DATA RECORDS.
____
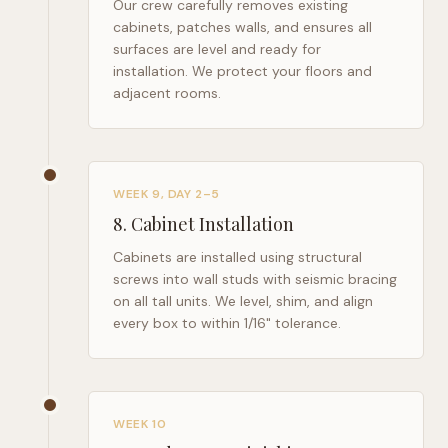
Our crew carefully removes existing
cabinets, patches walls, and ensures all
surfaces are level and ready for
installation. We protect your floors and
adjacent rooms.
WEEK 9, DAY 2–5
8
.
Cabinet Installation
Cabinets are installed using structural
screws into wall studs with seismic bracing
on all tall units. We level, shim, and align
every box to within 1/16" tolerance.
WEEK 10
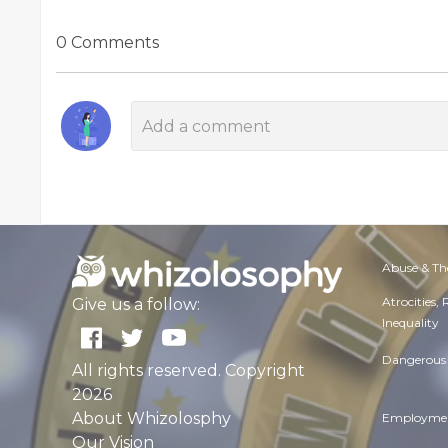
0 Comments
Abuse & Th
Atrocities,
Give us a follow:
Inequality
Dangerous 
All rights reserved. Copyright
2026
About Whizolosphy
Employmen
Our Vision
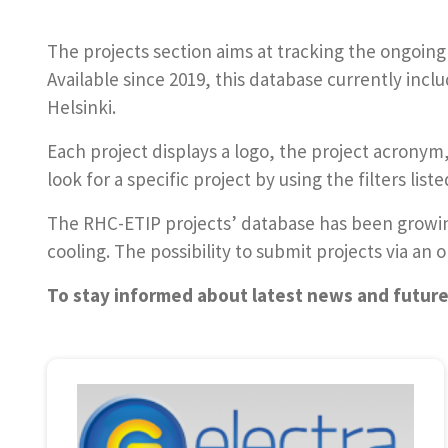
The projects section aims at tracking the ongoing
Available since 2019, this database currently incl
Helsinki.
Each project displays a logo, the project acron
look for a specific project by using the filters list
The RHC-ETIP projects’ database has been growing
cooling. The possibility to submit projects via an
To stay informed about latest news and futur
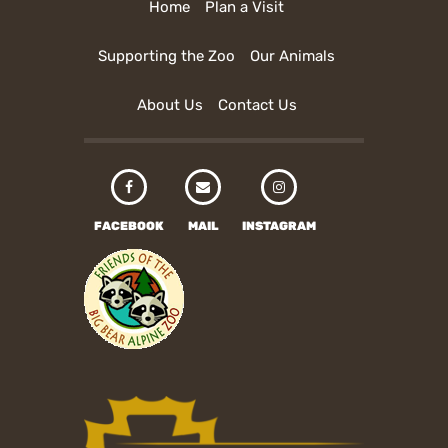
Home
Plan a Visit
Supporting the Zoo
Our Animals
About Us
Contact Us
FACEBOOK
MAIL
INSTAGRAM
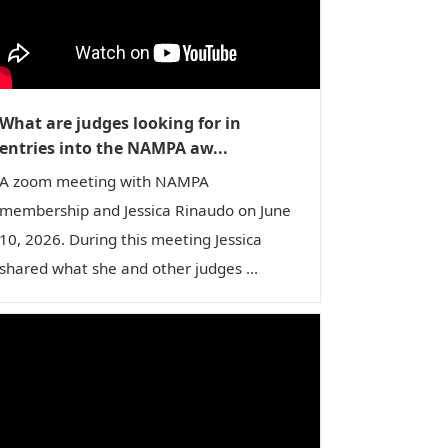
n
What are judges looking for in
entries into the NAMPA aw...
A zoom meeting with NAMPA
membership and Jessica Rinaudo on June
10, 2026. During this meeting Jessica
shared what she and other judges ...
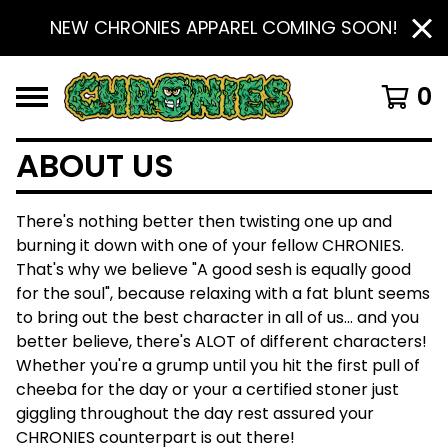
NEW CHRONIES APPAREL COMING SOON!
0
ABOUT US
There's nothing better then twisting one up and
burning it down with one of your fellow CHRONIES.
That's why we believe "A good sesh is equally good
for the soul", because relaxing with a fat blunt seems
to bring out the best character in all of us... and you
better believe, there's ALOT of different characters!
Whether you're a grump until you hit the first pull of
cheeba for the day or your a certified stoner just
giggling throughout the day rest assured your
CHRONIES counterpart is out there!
____
WHAT THE EXERCISE ASKS.
Reprint the data verbatim, pictures excluded.

WRITTEN RESPONSE.
Our crew carefully removes existing
cabinets, patches walls, and ensures all
surfaces are level and ready for
installation. We protect your floors and
adjacent rooms.
WEEK 9, DAY 2–5
8
.
Cabinet Installation
Cabinets are installed using structural
screws into wall studs with seismic bracing
on all tall units. We level, shim, and align
every box to within 1/16" tolerance.
WEEK 10
0 Comments
Abuse & Th
Atrocities,
Give us a follow:
Inequality
Dangerous 
All rights reserved. Copyright
2026
About Whizolosphy
Employmen
Our Vision
The projects section aims at tracking the ongoing
Available since 2019, this database currently incl
Helsinki.
Each project displays a logo, the project acron
look for a specific project by using the filters list
The RHC-ETIP projects’ database has been growing
cooling. The possibility to submit projects via an
To stay informed about latest news and futur
Home
Plan a Visit
Supporting the Zoo
Our Animals
About Us
Contact Us
FACEBOOK
MAIL
INSTAGRAM
n
What are judges looking for in
entries into the NAMPA aw...
A zoom meeting with NAMPA
membership and Jessica Rinaudo on June
10, 2026. During this meeting Jessica
shared what she and other judges ...
NEW CHRONIES APPAREL COMING SOON!
0
ABOUT US
There's nothing better then twisting one up and
burning it down with one of your fellow CHRONIES.
That's why we believe "A good sesh is equally good
for the soul", because relaxing with a fat blunt seems
to bring out the best character in all of us... and you
better believe, there's ALOT of different characters!
Whether you're a grump until you hit the first pull of
cheeba for the day or your a certified stoner just
giggling throughout the day rest assured your
CHRONIES counterpart is out there!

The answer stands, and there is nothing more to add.